Facebook Linkedin

Privacy Policy

INFORMATION FOR THE PROCESSING OF PERSONAL DATA OF USERS

Pursuant to Regulation (EU) 2016/679 on the protection of natural persons with regard to the processing of personal data and on the free movement of such data, as well as any applicable national and EU legislation

 

  1. Data Controller

Vero Project S.p.A., with its registered office in Concesio (BS), Via Stella No. 44, Tax Code and VAT No. 07623480964, represented by its legal pro tempore representative, acting as Data Controller (hereinafter “Data Controller”), informs you that your personal data will be processed for the purposes and in the manner detailed below.

The processing of personal data shall be carried out in accordance with the law and in compliance with the principles of necessity, fairness, lawfulness, transparency, protection of your privacy and your rights, limitation of the processing purpose and data retention, data minimization, accuracy and quality, as well as integrity and security of the data.

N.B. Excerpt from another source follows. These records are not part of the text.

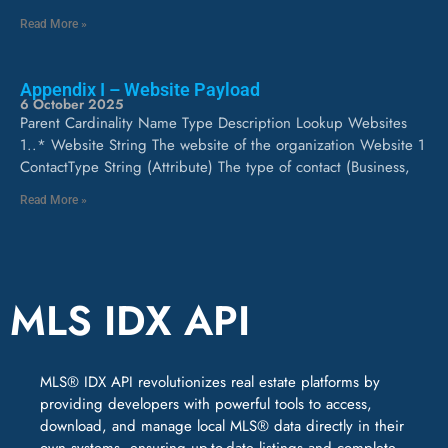
Read More »
Appendix I – Website Payload
6 October 2025
Parent Cardinality Name Type Description Lookup Websites
1..* Website String The website of the organization Website 1
ContactType String (Attribute) The type of contact (Business,
Read More »
MLS IDX API
MLS® IDX API revolutionizes real estate platforms by
providing developers with powerful tools to access,
download, and manage local MLS® data directly in their
own systems, ensuring up-to-date listings and complete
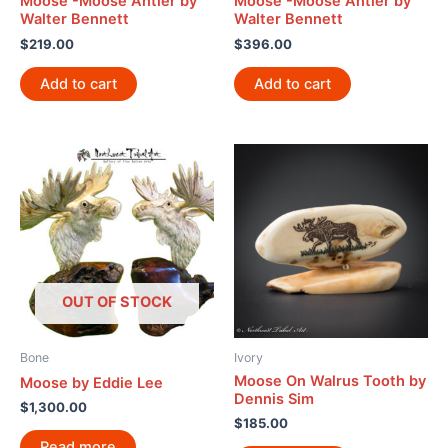
Moose -Moose Antler by
Moose -Moose Antler by
Walter Bennett
Walter Bennett
$
219.00
$
396.00
Add to cart
Add to cart
OUT OF STOCK
Bone
Ivory
Moose On Walrus Tooth by
Moose by Eddie Lee
Dennis Sim
$
1,300.00
$
185.00
Read more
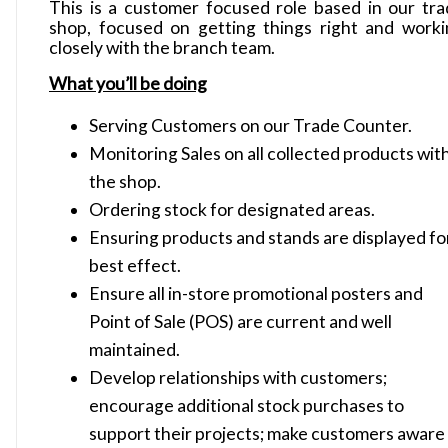
This is a customer focused role based in our tr
shop, focused on getting things right and work
closely with the branch team.
What you’ll be doing
Serving Customers on our Trade Counter.
Monitoring Sales on all collected products wit
the shop.
Ordering stock for designated areas.
Ensuring products and stands are displayed fo
best effect.
Ensure all in-store promotional posters and
Point of Sale (POS) are current and well
maintained.
Develop relationships with customers;
encourage additional stock purchases to
support their projects; make customers aware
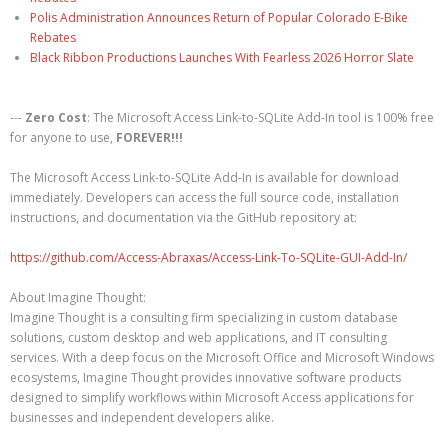
Polis Administration Announces Return of Popular Colorado E-Bike
Rebates
Black Ribbon Productions Launches With Fearless 2026 Horror Slate
---
Zero Cost
: The Microsoft Access Link-to-SQLite Add-In tool is 100% free
for anyone to use,
FOREVER!!!
The Microsoft Access Link-to-SQLite Add-In is available for download
immediately. Developers can access the full source code, installation
instructions, and documentation via the GitHub repository at:
https://github.com/Access-Abraxas/Access-Link-To-SQLite-GUI-Add-In/
About Imagine Thought:
Imagine Thought is a consulting firm specializing in custom database
solutions, custom desktop and web applications, and IT consulting
services. With a deep focus on the Microsoft Office and Microsoft Windows
ecosystems, Imagine Thought provides innovative software products
designed to simplify workflows within Microsoft Access applications for
businesses and independent developers alike.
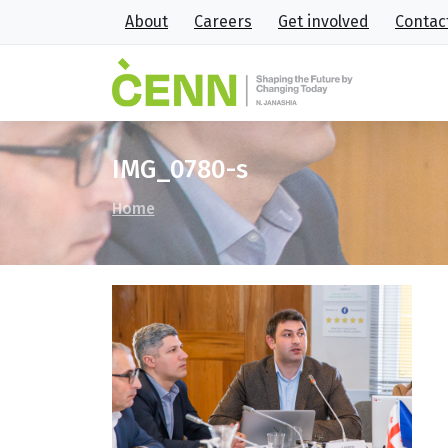
About
Careers
Get involved
Contac
IMG_0780-s
Home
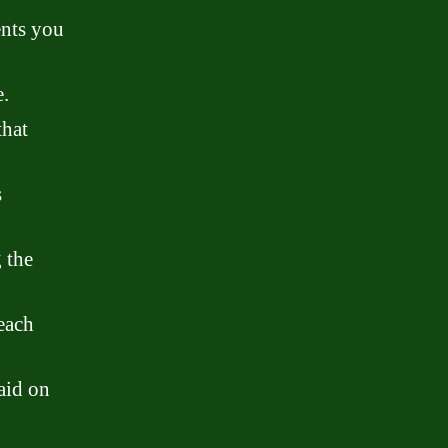
ents you
.
that
s
 the
 each
aid on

For any matter regarding the processing of your personal data, the Data Controller can be contacted via the following e-mail address: privacy@veroproject.it .

 

  1. Categories and Origin of the Processed Personal Data

Browsing data. The computer systems and software procedures employed for the operation of the website https://www.veroproject.it/ (hereinafter “Website”) acquire, during their normal functioning, certain personal data whose transmission is implicit in the use of Internet communication protocols. This information is not collected to be associated with identified individuals; however, due to its nature, it could, through processing and association with data held by third parties, allow for the identification of users. This category of data includes the IP addresses or domain names of the computers used by users when accessing the Website, the URI (Uniform Resource Identifier) addresses of the requested resources, the time of the request, the method used to submit the request to the server, the size of the file received in response, the numerical code indicating the status of the response given by the server (indicating successful completion, error, etc.) and other parameters related to the user’s operating system and IT environment. These data are used solely to derive anonymous statistical information concerning the usage of the Website and to monitor its proper functioning and are deleted immediately after processing. The data may be used to ascertain liability in the event of potential cybercrimes against the Website; save for this eventuality, web contact data are not retained for more than seven days and in any case not longer than necessary to process the requests submitted.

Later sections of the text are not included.